Transcribed page contents:
┏━━

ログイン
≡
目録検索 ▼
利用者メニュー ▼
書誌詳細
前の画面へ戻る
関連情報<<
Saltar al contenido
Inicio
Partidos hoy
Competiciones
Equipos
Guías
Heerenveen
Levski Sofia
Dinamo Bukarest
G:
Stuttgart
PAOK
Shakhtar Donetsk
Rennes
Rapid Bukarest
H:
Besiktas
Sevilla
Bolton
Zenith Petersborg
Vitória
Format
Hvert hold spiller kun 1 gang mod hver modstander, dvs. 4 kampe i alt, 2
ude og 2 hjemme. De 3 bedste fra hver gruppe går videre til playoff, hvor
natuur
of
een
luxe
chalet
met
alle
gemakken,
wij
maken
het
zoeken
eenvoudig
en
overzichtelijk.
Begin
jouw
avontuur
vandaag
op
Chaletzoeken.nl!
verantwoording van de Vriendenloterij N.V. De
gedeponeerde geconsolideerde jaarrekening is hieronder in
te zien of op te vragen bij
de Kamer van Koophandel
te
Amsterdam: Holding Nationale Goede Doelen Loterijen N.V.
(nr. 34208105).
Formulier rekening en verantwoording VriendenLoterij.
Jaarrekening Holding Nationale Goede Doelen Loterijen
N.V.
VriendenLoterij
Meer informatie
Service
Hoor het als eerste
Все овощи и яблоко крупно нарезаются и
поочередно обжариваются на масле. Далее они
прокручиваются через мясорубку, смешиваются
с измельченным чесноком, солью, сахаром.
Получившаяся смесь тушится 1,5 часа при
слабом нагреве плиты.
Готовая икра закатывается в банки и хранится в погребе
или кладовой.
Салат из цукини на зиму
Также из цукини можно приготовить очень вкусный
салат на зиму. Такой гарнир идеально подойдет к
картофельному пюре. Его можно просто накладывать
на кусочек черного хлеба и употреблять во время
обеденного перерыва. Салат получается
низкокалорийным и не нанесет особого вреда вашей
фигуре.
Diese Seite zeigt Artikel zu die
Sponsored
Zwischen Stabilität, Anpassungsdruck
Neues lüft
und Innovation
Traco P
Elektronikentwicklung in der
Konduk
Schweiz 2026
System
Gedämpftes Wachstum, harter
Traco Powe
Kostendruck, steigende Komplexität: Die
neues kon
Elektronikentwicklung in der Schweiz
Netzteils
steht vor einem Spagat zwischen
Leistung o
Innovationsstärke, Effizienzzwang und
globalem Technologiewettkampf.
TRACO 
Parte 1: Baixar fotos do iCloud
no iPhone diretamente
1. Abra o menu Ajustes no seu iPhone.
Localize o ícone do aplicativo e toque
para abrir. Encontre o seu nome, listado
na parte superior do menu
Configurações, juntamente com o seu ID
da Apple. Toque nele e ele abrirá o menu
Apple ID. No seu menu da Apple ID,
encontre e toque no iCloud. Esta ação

┗━━
┏━━

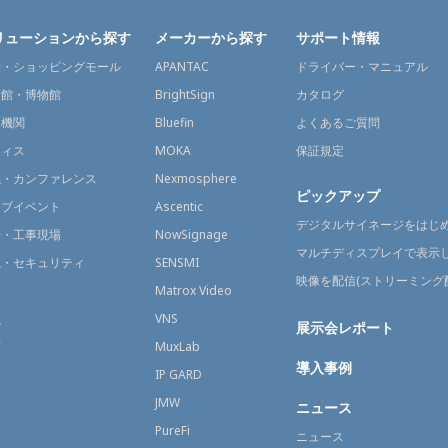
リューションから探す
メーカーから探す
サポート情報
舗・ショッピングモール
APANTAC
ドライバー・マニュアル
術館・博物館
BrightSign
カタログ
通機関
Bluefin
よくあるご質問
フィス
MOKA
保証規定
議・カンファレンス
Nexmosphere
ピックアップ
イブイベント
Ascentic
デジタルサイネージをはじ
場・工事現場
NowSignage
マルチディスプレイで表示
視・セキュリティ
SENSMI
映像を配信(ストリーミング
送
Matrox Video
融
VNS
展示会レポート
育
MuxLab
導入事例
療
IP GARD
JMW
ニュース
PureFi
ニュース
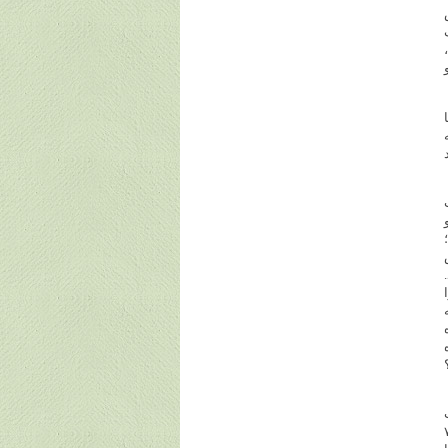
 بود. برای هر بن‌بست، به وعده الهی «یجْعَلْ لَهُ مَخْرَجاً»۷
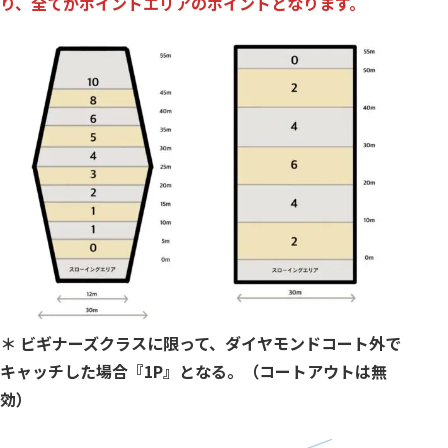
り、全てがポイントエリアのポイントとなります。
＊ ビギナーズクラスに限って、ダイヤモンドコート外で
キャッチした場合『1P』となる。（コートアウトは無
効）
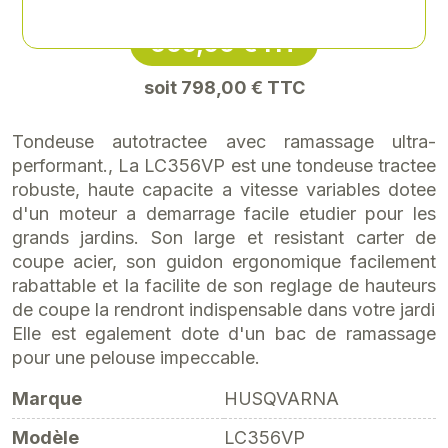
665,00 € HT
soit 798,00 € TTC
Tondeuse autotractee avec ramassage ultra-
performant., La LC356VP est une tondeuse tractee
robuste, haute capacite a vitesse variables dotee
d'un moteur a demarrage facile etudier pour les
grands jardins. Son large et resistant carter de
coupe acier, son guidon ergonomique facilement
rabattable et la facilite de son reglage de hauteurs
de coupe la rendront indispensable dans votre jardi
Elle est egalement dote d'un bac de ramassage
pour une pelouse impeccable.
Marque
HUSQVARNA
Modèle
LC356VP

┗━━

-- Exercise --
Could you state how many lines of the data include the word "Holding"? Only the number is needed.

-- Task response --
2